Nel frattempo ne sono successe di cose. L’unica che proprio non mi ha appassionato è stata purtroppo la serie finale dell’NBA. Evidentemente ero stato troppo ottimista sulle possibilità di Dallas che ha fatto una pessima figura. Non ho visto niente, perché è solo ovvio che per vedere un evento sportivo annacquato da pause lunghissime e intollerabili, già di per sé non proprio entusiasmante, di alzarsi alle 2 e mezza di notte non si parla neppure e dunque ogni mattina attendevo di sapere il risultato per vedere se valeva la pena di vedere la differita.
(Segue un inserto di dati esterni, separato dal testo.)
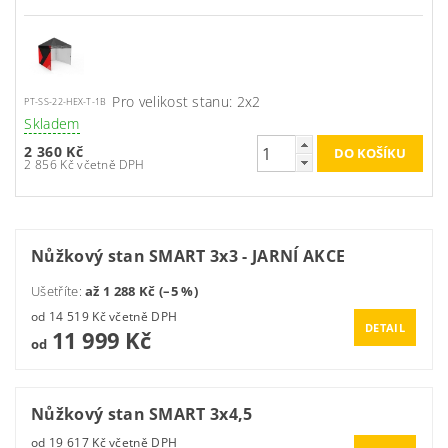
Pro velikost stanu: 2x2
PT-SS-22-HEX-T-1B
Skladem
2 360 Kč
2 856 Kč včetně DPH
Nůžkový stan SMART 3x3 - JARNÍ AKCE
Ušetříte
:
až 1 288 Kč (–5 %)
od 14 519 Kč včetně DPH
DETAIL
11 999 Kč
od
Nůžkový stan SMART 3x4,5
od 19 617 Kč včetně DPH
Come ha scritto Andriz non c’è stata neppure una partita (forse poteva essere la seconda, ma avendola Dallas persa non me la sono sentita di guardarla) che valesse la pena rivedere, per cui non so niente né mi sembra di perdere nulla non sapendolo. Tanto era inutile commentare dal mio punto di vista sapendo di rivolgermi a una platea per la quale se Dallas vince è merito di Kidd e della squadra, e se invece perde, è sempre e comunque colpa di Dončić.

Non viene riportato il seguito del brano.